The federal Consumer Financial Protection Bureau released a manual Tuesday specifically designed to help assisted living community and nursing home managers spot the signs of financial abuse and protect residents and the facilities.
Senior living and care employees, according to the agency, are in a unique position to protect older adult residents from financial exploitation by preventing abuse or intervening early.
Financial exploitation is the most common form of elder abuse, the CFPB said. A recent study concluded that about 5% of older Americans experienced financial mistreatment by a family member in a single year. Most exploitation complaints to long-term care ombudsmen involve perpetrators from outside the facility, the agency said.
Titled “Protecting residents from financial exploitation: A manual for assisted living and nursing facilities,” the guide — geared to administrators, business office staff, social service personnel and any staff members involved in the admissions process — outlines ways to “create awareness, policies and processes to protect the facility residents.”

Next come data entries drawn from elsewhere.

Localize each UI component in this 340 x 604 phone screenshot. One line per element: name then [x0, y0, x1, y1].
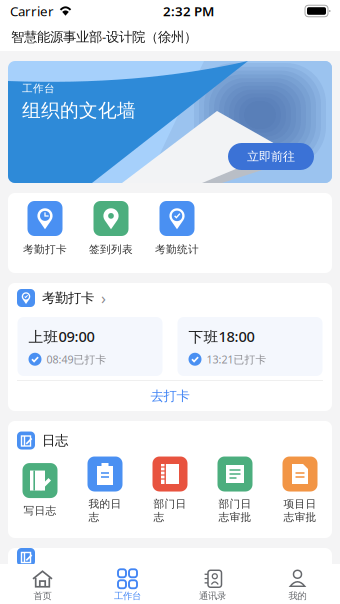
staticText: 工作台 — [114, 590, 141, 602]
button[interactable]: 签到列表 — [78, 201, 144, 256]
button[interactable]: 考勤打卡 — [8, 283, 332, 313]
staticText: 08:49已打卡 — [46, 352, 106, 366]
button[interactable]: 考勤统计 — [144, 201, 210, 256]
staticText: 我的 — [288, 590, 306, 602]
button[interactable]: 我的日志 — [72, 456, 138, 524]
staticText: 立即前往 — [247, 149, 295, 164]
staticText: 我的日志 — [88, 498, 122, 524]
staticText: 考勤统计 — [155, 243, 199, 256]
staticText: 考勤打卡 — [42, 290, 94, 306]
staticText: 签到列表 — [89, 243, 133, 256]
staticText: 上班09:00 — [28, 327, 94, 346]
staticText: 首页 — [34, 590, 52, 602]
staticText: 智慧能源事业部-设计院（徐州） — [11, 28, 197, 45]
button[interactable]: 通讯录 — [170, 566, 255, 602]
staticText: 工作台 — [22, 82, 55, 95]
button[interactable]: 考勤打卡 — [12, 201, 78, 256]
staticText: 项目日志审批 — [284, 498, 316, 524]
button[interactable]: 部门日志 — [138, 456, 202, 524]
staticText: 去打卡 — [150, 388, 190, 404]
staticText: › — [101, 287, 106, 309]
button[interactable]: 去打卡 — [8, 381, 332, 411]
button[interactable]: 部门日志审批 — [202, 456, 268, 524]
staticText: Carrier — [10, 2, 54, 20]
staticText: 13:21已打卡 — [206, 352, 266, 366]
button[interactable]: 首页 — [0, 566, 85, 602]
staticText: 2:32 PM — [163, 2, 214, 20]
staticText: 下班18:00 — [188, 327, 254, 346]
button[interactable]: 工作台 — [85, 566, 170, 602]
staticText: 考勤打卡 — [23, 243, 67, 256]
button[interactable]: 我的 — [255, 566, 340, 602]
button[interactable]: 写日志 — [8, 463, 72, 517]
staticText: 部门日志 — [154, 498, 186, 524]
button[interactable]: 立即前往 — [228, 143, 314, 170]
staticText: 日志 — [42, 432, 68, 449]
button[interactable]: 项目日志审批 — [268, 456, 332, 524]
staticText: 写日志 — [24, 504, 56, 517]
staticText: 通讯录 — [199, 590, 226, 602]
staticText: 组织的文化墙 — [22, 99, 136, 122]
staticText: 部门日志审批 — [218, 498, 252, 524]
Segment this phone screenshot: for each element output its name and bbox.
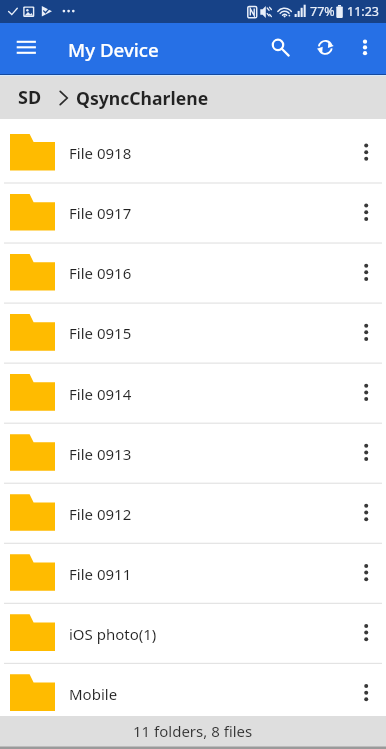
button[interactable]: More options for File 0917: [346, 181, 386, 241]
button[interactable]: More options for Mobile: [346, 662, 386, 716]
staticText: iOS photo(1): [69, 624, 157, 644]
staticText: File 0916: [69, 263, 132, 283]
button[interactable]: iOS photo(1): [0, 602, 386, 662]
button[interactable]: More options for File 0911: [346, 542, 386, 602]
button[interactable]: File 0911: [0, 542, 386, 602]
staticText: File 0914: [69, 384, 132, 404]
button[interactable]: File 0912: [0, 482, 386, 542]
button[interactable]: More options for File 0912: [346, 482, 386, 542]
button[interactable]: More options for File 0918: [346, 121, 386, 181]
button[interactable]: More options: [347, 23, 386, 74]
staticText: File 0915: [69, 323, 132, 343]
button[interactable]: More options for File 0915: [346, 301, 386, 361]
button[interactable]: File 0913: [0, 422, 386, 482]
staticText: Mobile: [69, 684, 118, 704]
button[interactable]: File 0915: [0, 301, 386, 361]
staticText: File 0917: [69, 203, 132, 223]
button[interactable]: SD: [18, 85, 42, 110]
button[interactable]: File 0917: [0, 181, 386, 241]
staticText: File 0911: [69, 564, 132, 584]
button[interactable]: File 0918: [0, 121, 386, 181]
staticText: 77%: [310, 3, 335, 20]
button[interactable]: More options for File 0914: [346, 362, 386, 422]
staticText: 11:23: [347, 3, 379, 20]
staticText: File 0913: [69, 444, 132, 464]
button[interactable]: Mobile: [0, 662, 386, 716]
button[interactable]: QsyncCharlene: [76, 86, 209, 110]
staticText: File 0918: [69, 143, 132, 163]
button[interactable]: Refresh: [303, 23, 347, 74]
staticText: SD: [18, 85, 42, 110]
button[interactable]: Search: [256, 23, 300, 74]
button[interactable]: File 0916: [0, 241, 386, 301]
staticText: My Device: [68, 37, 159, 62]
staticText: File 0912: [69, 504, 132, 524]
button[interactable]: Navigation menu: [8, 23, 45, 74]
staticText: 11 folders, 8 files: [133, 721, 253, 741]
staticText: QsyncCharlene: [76, 86, 209, 110]
button[interactable]: More options for File 0913: [346, 422, 386, 482]
button[interactable]: More options for iOS photo(1): [346, 602, 386, 662]
button[interactable]: More options for File 0916: [346, 241, 386, 301]
button[interactable]: File 0914: [0, 362, 386, 422]
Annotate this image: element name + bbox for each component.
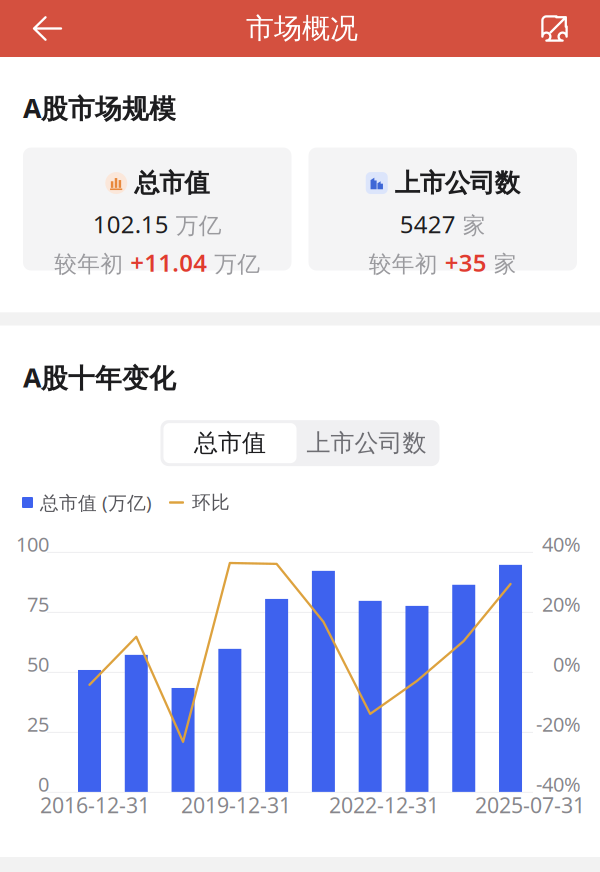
staticText: 2022-12-31: [329, 791, 439, 819]
staticText: -20%: [536, 711, 581, 737]
button[interactable]: Share: [525, 1, 600, 56]
staticText: 5427: [400, 208, 456, 240]
button[interactable]: 上市公司数: [308, 148, 577, 271]
staticText: 2016-12-31: [40, 791, 150, 819]
staticText: 家: [463, 212, 486, 240]
staticText: 25: [27, 711, 49, 737]
staticText: 较年初: [54, 250, 123, 278]
staticText: 总市值 (万亿): [40, 490, 152, 515]
staticText: 上市公司数: [306, 428, 426, 458]
staticText: 2025-07-31: [475, 791, 585, 819]
staticText: 万亿: [176, 212, 222, 240]
staticText: -40%: [536, 771, 581, 797]
staticText: 50: [27, 651, 49, 677]
staticText: A股市场规模: [23, 90, 176, 126]
staticText: 总市值: [134, 168, 209, 199]
staticText: A股十年变化: [23, 360, 176, 395]
staticText: +11.04: [130, 247, 207, 278]
staticText: 较年初: [369, 250, 438, 278]
staticText: 40%: [542, 531, 581, 557]
staticText: 市场概况: [246, 11, 358, 46]
staticText: 家: [494, 250, 517, 278]
staticText: 万亿: [214, 250, 260, 278]
staticText: 100: [16, 531, 49, 557]
staticText: 2019-12-31: [181, 791, 291, 819]
button[interactable]: 总市值: [164, 423, 296, 463]
staticText: 0: [38, 771, 49, 797]
button[interactable]: 总市值: [23, 148, 292, 271]
staticText: +35: [445, 247, 487, 278]
staticText: 环比: [192, 491, 230, 514]
staticText: 75: [27, 591, 49, 617]
staticText: 总市值: [194, 428, 266, 458]
staticText: 上市公司数: [395, 168, 520, 199]
button[interactable]: Back: [0, 2, 79, 56]
button[interactable]: 上市公司数: [296, 423, 436, 463]
staticText: 20%: [542, 591, 581, 617]
staticText: 0%: [553, 651, 581, 677]
staticText: 102.15: [93, 208, 169, 240]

According to the CFPB, when an assisted living or nursing facility resident is the target of financial abuse, “everyone suffers.” “Financial losses affect the resident, the facility and the broader community,” according to the agency.

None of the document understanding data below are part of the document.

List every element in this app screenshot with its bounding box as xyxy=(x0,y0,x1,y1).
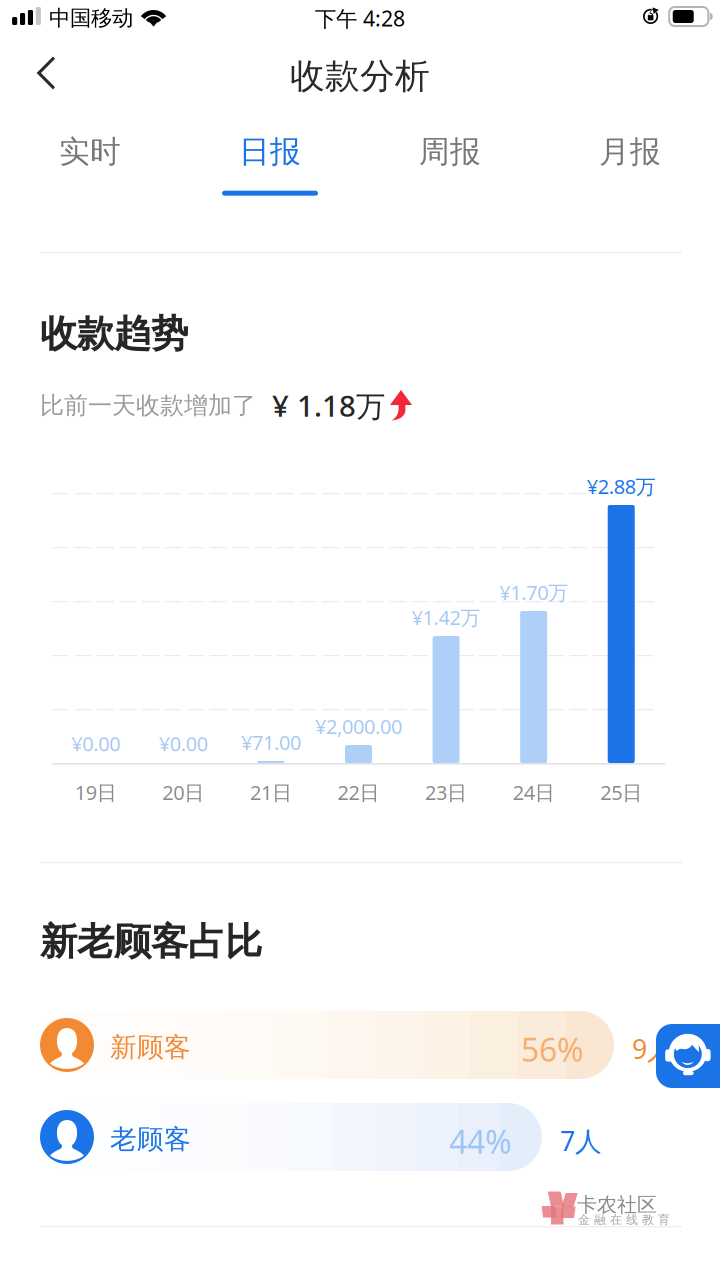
staticText: 22日 xyxy=(338,779,380,806)
staticText: 20日 xyxy=(162,779,204,806)
staticText: ¥71.00 xyxy=(241,729,301,756)
staticText: 7人 xyxy=(560,1123,602,1158)
staticText: 24日 xyxy=(513,779,555,806)
button[interactable]: 实时 xyxy=(0,118,180,200)
staticText: ¥0.00 xyxy=(71,730,120,757)
button[interactable]: 在线客服 xyxy=(656,1024,720,1088)
staticText: ¥1.70万 xyxy=(499,579,568,606)
staticText: 收款分析 xyxy=(290,55,430,98)
staticText: 老顾客 xyxy=(110,1123,191,1156)
staticText: ¥ 1.18万 xyxy=(272,386,385,425)
button[interactable]: 返回 xyxy=(8,39,84,107)
button[interactable]: 日报 xyxy=(180,118,360,200)
staticText: 新顾客 xyxy=(110,1031,191,1064)
staticText: 日报 xyxy=(239,133,301,171)
staticText: 新老顾客占比 xyxy=(40,919,262,965)
staticText: ¥1.42万 xyxy=(412,604,481,631)
staticText: 9人 xyxy=(632,1031,674,1066)
staticText: 收款趋势 xyxy=(40,311,188,357)
staticText: ¥0.00 xyxy=(159,730,208,757)
staticText: 实时 xyxy=(59,133,121,171)
staticText: 下午 4:28 xyxy=(315,4,405,32)
staticText: ¥2.88万 xyxy=(587,473,656,500)
staticText: 23日 xyxy=(425,779,467,806)
staticText: 比前一天收款增加了 xyxy=(40,391,256,420)
staticText: 56% xyxy=(521,1028,584,1070)
staticText: 19日 xyxy=(75,779,117,806)
staticText: 卡农社区 xyxy=(577,1192,657,1217)
staticText: 25日 xyxy=(600,779,642,806)
staticText: 月报 xyxy=(599,133,661,171)
staticText: 44% xyxy=(449,1120,512,1162)
staticText: ¥2,000.00 xyxy=(315,713,402,740)
staticText: 金 融 在 线 教 育 xyxy=(578,1212,670,1227)
button[interactable]: 月报 xyxy=(540,118,720,200)
staticText: 21日 xyxy=(250,779,292,806)
button[interactable]: 周报 xyxy=(360,118,540,200)
staticText: 中国移动 xyxy=(49,5,133,31)
staticText: 周报 xyxy=(419,133,481,171)
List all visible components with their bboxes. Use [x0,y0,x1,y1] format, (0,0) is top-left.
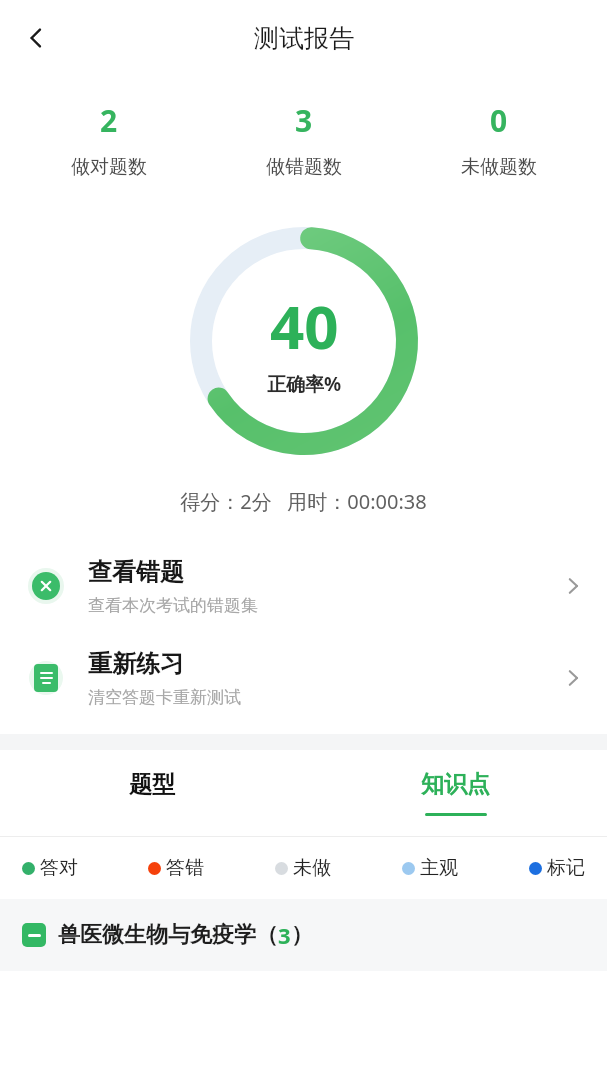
staticText: ） [291,921,313,949]
staticText: 重新练习 [88,649,184,679]
staticText: 未做 [293,856,331,880]
button[interactable]: 兽医微生物与免疫学（ [0,899,607,971]
staticText: 40 [270,285,339,367]
button[interactable]: 查看错题 [0,540,607,632]
button[interactable]: 重新练习 [0,632,607,724]
staticText: 知识点 [421,770,490,799]
staticText: 查看错题 [88,557,184,587]
staticText: 3 [295,100,313,141]
staticText: 得分：2分 用时：00:00:38 [180,488,427,515]
button[interactable]: Back [10,12,62,64]
staticText: 答错 [166,856,204,880]
staticText: 兽医微生物与免疫学（ [58,921,278,949]
staticText: 做对题数 [71,155,147,179]
staticText: 标记 [547,856,585,880]
staticText: 答对 [40,856,78,880]
button[interactable]: 2 [24,76,193,203]
button[interactable]: 0 [415,76,583,203]
staticText: 未做题数 [461,155,537,179]
button[interactable]: 题型 [0,750,303,836]
staticText: 做错题数 [266,155,342,179]
staticText: 2 [100,100,118,141]
staticText: 题型 [129,770,175,799]
staticText: 3 [278,920,291,950]
button[interactable]: 知识点 [303,750,607,836]
staticText: 清空答题卡重新测试 [88,687,241,708]
staticText: 主观 [420,856,458,880]
staticText: 0 [490,100,508,141]
button[interactable]: 3 [220,76,388,203]
staticText: 查看本次考试的错题集 [88,595,258,616]
staticText: 测试报告 [254,23,354,54]
staticText: 正确率% [267,371,342,397]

The manual walks operators through four pillars of successful intervention:
- Prevent — through awareness and training.
- Recognize — spot the warning signs and take action.
- Record — document your findings.
- Report — tell the appropriate authorities and trigger responses.
Offering video conferencing as a way for residents and caregivers to meet with community staff to discuss billing problems, decision-making issues and other financial red flags, the CFPB said. A video call, according to the manual, can allow caregivers to pick up on nonverbal cues that may be lost during a phone call.
Another suggestion is to host a webinar or post a newsletter article for residents and caregivers about how to recognize and report elder financial exploitation. And print out and share information about common scams and coronavirus-related scams with community staff members and residents.